Once you have constrained and fitted the logic it will work for every production board. As we are still talking moderate speeds over here there is no need for special training and adjusting logic. Receiving data from the sensor is a one way point to point connection, so the sensors clock to output delays are well known. If the physical routed lengths of the channels are kept equal (to some extent, they may differ by a few mm) you do not need to take the board delay into account. 

 

You do not need the high-speed inputs of the Cyclone IV, just use the normal LVDS channels of the devices (there may be a speed difference between the 'row' and the 'column' banks).

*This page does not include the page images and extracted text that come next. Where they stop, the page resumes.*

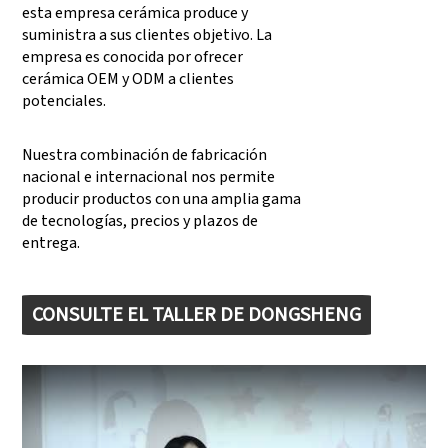
esta empresa cerámica produce y
suministra a sus clientes objetivo. La
empresa es conocida por ofrecer
cerámica OEM y ODM a clientes
potenciales.
Nuestra combinación de fabricación
nacional e internacional nos permite
producir productos con una amplia gama
de tecnologías, precios y plazos de
entrega.
CONSULTE EL TALLER DE DONGSHENG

The major advantage of Cyclone IV is mostly power consumption and of course for the GX-family the high-speed channels and the PCIe hard IP. Apart from that they seem to have an equal amount of resources as Cyclone III. 

 

Simulating is always a good idea, you can use the QuartusII internal simulator ( that's what I do) or use the external Modelsim simulator. The Modelsim simulator needs some model of the sensor (to obtain from the vendor, or make yourself) whereas the waveforms used by the internal are easy to create, even down to picoseconds precision. 

Once correctly simulated, it will also work on the board.